▸ **Exercise**
Among the records below, find each line that includes the string "direkt" and copy it.

▸ **The data**
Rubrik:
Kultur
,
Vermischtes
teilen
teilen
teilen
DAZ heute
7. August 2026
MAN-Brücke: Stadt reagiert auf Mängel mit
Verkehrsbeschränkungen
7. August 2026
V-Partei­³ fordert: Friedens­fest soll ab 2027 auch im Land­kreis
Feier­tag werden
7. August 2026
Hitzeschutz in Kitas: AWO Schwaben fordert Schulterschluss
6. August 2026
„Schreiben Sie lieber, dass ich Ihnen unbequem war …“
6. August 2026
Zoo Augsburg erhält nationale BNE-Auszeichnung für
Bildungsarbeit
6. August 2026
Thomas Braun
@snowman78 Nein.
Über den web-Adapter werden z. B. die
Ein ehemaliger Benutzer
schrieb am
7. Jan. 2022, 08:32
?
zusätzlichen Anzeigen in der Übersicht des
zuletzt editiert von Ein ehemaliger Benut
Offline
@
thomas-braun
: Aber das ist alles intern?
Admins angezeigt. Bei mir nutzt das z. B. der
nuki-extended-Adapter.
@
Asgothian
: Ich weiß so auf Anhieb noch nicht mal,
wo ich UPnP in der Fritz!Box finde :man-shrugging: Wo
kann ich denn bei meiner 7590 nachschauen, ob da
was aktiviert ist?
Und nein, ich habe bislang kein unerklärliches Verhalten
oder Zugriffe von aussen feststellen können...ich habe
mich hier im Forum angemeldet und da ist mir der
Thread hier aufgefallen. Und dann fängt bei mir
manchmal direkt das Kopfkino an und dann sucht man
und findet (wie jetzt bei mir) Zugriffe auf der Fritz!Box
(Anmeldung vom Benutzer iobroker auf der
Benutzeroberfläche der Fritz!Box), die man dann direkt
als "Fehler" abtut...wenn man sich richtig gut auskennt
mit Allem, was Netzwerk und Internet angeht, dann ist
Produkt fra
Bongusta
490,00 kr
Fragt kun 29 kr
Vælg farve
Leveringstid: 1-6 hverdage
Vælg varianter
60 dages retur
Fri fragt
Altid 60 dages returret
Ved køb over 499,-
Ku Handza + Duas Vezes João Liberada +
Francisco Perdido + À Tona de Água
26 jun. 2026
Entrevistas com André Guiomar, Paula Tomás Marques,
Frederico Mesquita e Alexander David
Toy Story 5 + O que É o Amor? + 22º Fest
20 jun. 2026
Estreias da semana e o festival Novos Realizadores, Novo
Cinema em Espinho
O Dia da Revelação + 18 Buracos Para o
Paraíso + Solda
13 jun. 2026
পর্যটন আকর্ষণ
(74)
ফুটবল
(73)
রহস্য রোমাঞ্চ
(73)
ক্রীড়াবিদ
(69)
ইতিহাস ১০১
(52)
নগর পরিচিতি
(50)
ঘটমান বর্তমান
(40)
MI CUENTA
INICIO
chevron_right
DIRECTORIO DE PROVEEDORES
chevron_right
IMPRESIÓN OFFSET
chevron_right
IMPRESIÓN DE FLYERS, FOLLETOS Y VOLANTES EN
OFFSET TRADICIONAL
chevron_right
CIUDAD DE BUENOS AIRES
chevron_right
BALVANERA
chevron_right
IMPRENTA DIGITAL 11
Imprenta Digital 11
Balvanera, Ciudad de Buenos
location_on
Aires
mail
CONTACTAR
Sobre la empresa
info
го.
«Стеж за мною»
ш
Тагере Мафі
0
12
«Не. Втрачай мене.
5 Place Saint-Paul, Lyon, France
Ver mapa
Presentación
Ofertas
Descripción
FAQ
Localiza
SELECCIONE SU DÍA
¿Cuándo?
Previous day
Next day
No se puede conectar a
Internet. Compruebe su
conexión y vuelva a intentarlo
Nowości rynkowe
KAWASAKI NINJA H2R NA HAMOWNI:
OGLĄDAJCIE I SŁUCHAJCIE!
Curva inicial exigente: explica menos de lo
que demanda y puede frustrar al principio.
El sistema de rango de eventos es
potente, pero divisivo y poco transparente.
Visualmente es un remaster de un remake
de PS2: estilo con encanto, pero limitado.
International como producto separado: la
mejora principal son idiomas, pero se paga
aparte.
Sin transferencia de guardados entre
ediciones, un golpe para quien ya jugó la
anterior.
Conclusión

▸ **Result for this exercise**
manchmal direkt das Kopfkino an und dann sucht man
Benutzeroberfläche der Fritz!Box), die man dann direkt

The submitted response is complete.